Esa es quizá la mayor virtud del poeta, aquella virtud por la cual el poeta se hace una presencia imprescindible en el mundo: rescatar la palabra, liberarla de la atadura de la univocidad, desplegar su múltiple significación, arrancársela al silencio, porque, como ya nos recordaba Paz, “el silencio se apoya en la palabra y por ella se vuelve significación, una significación que las palabras no pueden ya decir”.

Si has comenzado a escribir poesía, eso quiere decir que has decidido arrancarle unas cuantas palabras al silencio. No hay que ruborizarse porque la manufactura de tus poemas sea aún inmadura. Al comenzar a escribir te has convertido en aprendiz y has roto una barrera, has decidido exhibir tus sentimientos como se cuelga la ropa en el tendedero en busca del sol. No eres todavía un poeta, pero pronto merecerás serlo.

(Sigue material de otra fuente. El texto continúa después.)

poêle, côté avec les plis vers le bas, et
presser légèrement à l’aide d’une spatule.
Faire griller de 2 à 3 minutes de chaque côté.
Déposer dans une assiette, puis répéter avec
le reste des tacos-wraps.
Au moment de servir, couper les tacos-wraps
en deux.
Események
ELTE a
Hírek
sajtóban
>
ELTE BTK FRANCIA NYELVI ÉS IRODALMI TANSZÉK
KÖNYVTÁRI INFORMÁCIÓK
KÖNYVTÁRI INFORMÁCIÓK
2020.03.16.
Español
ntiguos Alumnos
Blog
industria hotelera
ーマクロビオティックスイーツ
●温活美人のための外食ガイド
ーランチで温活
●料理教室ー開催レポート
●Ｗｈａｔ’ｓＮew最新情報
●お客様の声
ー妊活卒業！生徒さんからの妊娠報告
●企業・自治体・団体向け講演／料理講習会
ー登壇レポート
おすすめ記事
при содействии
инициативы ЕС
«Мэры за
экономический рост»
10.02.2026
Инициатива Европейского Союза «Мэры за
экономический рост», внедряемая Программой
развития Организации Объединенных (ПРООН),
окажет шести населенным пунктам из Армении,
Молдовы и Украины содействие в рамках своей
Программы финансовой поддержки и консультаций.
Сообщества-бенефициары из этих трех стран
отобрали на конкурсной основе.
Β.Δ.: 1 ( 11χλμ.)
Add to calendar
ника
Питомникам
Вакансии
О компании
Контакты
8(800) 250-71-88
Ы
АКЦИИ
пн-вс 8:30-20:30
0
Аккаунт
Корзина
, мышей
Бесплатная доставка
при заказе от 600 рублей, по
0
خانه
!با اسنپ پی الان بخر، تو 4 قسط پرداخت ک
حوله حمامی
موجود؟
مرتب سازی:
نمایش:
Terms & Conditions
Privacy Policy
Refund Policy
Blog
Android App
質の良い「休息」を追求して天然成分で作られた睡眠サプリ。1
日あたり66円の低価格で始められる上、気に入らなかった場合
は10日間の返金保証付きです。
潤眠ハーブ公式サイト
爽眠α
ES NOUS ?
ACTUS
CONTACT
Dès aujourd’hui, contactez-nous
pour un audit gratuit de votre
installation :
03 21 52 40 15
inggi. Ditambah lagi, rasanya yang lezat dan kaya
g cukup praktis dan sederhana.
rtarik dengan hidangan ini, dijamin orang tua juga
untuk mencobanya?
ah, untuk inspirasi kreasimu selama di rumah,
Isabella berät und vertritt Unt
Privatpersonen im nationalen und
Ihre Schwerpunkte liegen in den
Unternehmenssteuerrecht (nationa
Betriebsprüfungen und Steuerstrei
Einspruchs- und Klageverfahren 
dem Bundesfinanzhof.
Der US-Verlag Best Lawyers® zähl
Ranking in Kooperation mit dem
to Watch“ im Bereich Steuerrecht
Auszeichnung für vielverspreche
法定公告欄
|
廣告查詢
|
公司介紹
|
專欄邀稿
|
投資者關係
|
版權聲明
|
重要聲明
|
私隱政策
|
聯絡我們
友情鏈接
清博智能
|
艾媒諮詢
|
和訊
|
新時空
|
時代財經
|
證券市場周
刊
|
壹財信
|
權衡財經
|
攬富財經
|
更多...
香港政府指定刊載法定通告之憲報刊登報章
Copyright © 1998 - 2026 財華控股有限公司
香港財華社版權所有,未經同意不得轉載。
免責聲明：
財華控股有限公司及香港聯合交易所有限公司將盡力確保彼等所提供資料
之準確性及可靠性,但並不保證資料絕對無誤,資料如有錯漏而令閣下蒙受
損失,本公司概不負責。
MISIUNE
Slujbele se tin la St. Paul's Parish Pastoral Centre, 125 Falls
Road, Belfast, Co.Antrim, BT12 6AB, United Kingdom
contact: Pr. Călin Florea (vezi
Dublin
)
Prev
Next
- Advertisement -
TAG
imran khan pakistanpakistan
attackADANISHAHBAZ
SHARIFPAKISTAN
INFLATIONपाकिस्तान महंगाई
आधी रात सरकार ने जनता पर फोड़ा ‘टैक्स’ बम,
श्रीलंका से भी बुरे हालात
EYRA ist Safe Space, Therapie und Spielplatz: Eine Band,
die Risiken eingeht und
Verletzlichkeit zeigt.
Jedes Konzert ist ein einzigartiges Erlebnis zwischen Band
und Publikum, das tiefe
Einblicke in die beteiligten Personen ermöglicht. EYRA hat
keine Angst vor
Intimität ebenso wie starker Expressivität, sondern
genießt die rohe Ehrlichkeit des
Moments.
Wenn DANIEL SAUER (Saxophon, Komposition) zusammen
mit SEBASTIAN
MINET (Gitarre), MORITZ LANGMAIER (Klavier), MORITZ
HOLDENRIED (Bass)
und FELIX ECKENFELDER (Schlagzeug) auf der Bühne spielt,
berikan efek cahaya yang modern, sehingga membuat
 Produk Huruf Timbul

La inmadurez propia de los que inician es, precisamente, un reto. Habría que recordar aquí las sabias palabras que pronunciara el poeta José Emilio Pacheco cuando hablaba de otro poeta, Ramón López Velarde: “Como Virgilio, López Velarde sabía que el poeta maneja los instrumentos más delicados de todos y si quiere dominarlos y no desentonar en la orquesta, ya no digamos destacar como solista, ha de someterse a un aprendizaje interminable y a muchas horas diarias de ejercicio. Ser poeta es un trabajo como cualquier otro, sólo que, en vez de dar, cuesta dinero”.

Bienvenido seas al mundo de la poesía. Bienvenido a la poesía que es abismo y cumbre, eternidad y vértigo, inspiración y oficio arduo. Somos muchos los adultos que quisiéramos ver más jóvenes sentados en un escritorio, junto a un cesto lleno de papeles, que mirarlos enajenados ante las vidrieras de una plaza comercial o las pantallas de sus celulares. El oficio de poeta es un oficio ingrato, pero que no deja de tener sus recompensas. Y es que todo el que aspire a ser poeta ha de saber que el poeta no es un ser humano especial, como tocado por el halo de la divinidad. Nada de eso. Los trabajadores de la poesía sudan, y su sudor apesta. Practican un oficio ingrato que incluye, desde el aterrador momento en que se plantan ante la hoja en blanco, hasta el cesto lleno de papeles inútiles y de tinta desperdiciada. Pero, no hay que olvidar, aquella hermosa frase de Fernández Granados: “Una sola chispa es el capullo del incendio”. Que esta chispa de hoy sea el capullo de muchos, de innumerables incendios poéticos.